Figura Suplementar S3: Desempenho de segmentação em nível de patch dos modelos 3D U-Net e Attention U-Net para sinusóides como segmentação de tubos preenchidos. Os gráficos ilustram o desempenho quantitativo dos modelos 3D U-Net e Attention U-Net em sinusóides como conjuntos de dados de tubos preenchidos, avaliados usando patches de imagem 3D de tamanho 64 x 64 x 64 voxels. As métricas mostradas incluem Exatidão, Precisão, Recall (Sensibilidade), Especificidade, Pontuação F1, Coeficiente de Dados, Interseção sobre União e Similaridade de Volume. Os resultados refletem a variabilidade entre os patches, oferecendo informações localizadas sobre o desempenho do modelo e destacando a heterogeneidade espacial nos volumes de tecido hepático 3D. Abreviação: IoU = Interseção sobre União. Clique aqui para baixar este arquivo.
Figura Suplementar S4: Desempenho de segmentação em nível de patch de modelos 3D U-Net e Attention U-Net para vasculatura cerebral a partir de imagens de microscopia de folha de luz. Os gráficos ilustram o desempenho quantitativo dos modelos 3D U-Net e Attention U-Net em conjuntos de dados de vasculatura de todo o cérebro, avaliados usando manchas de imagem 3D de tamanho 64 x 64 x 64 voxels. As métricas mostradas incluem Exatidão, Precisão, Recall (Sensibilidade), Especificidade, Pontuação F1, Coeficiente de Dados, Interseção sobre União e Similaridade de Volume. Os resultados refletem a variabilidade entre os patches, oferecendo informações localizadas sobre o desempenho do modelo e destacando a heterogeneidade espacial nos volumes de tecido hepático 3D. Abreviação: IoU = Interseção sobre União. Clique aqui para baixar este arquivo.

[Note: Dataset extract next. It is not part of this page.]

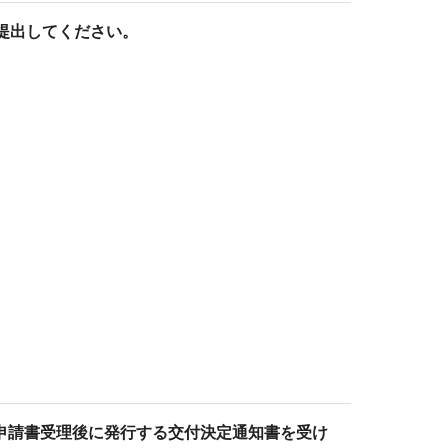
提出してください。
申請書受理後に発行する交付決定通知書を受け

Figura suplementar S5: Sobreposição de resultados de segmentação em imagens originais de microscopia de fluorescência 3D de canalículos biliares. Fatias de imagens representativas de conjuntos de dados de microscopia de fluorescência 3D de canalículos biliares no fígado de camundongos são mostradas com máscaras de segmentação sobrepostas em vermelho. As máscaras previstas dos modelos 3D U-Net e Attention U-Net são sobrepostas às imagens originais de microscopia em escala de cinza para avaliar visualmente a precisão da segmentação. Dez imagens de exemplo são apresentadas para ilustrar a capacidade dos modelos de capturar diversas características morfológicas e lidar com a variabilidade do sinal em diferentes regiões do tecido. Clique aqui para baixar este arquivo.